### How to complete this task
Return the data below exactly, minus the pictures.

### Source information
= Beginning of Section =

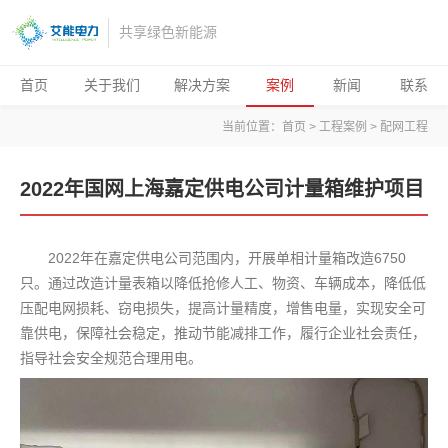
共享绿色新能源
首页
关于我们
解决方案
案例
新闻
联系
当前位置：
首页
>
工程案例
>
配网工程
2022年国网上海嘉定供电公司计量箱维护项目
2022年在嘉定供电公司范围内，开展单相计量箱改造6750
只。通过改造计量表箱以降低抢修人工、物资、车辆成本，降低低
压配电网损耗、窃电损失，提高计量精度，增售电量，实现安全可
靠供电，保障社会稳定，推动节能减排工作，履行企业社会责任，
指导社会安全规范合理用电。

= End of Section =

### Response to this exercise
共享绿色新能源
首页
关于我们
解决方案
案例
新闻
联系
当前位置：
首页
>
工程案例
>
配网工程
2022年国网上海嘉定供电公司计量箱维护项目
2022年在嘉定供电公司范围内，开展单相计量箱改造6750
只。通过改造计量表箱以降低抢修人工、物资、车辆成本，降低低
压配电网损耗、窃电损失，提高计量精度，增售电量，实现安全可
靠供电，保障社会稳定，推动节能减排工作，履行企业社会责任，
指导社会安全规范合理用电。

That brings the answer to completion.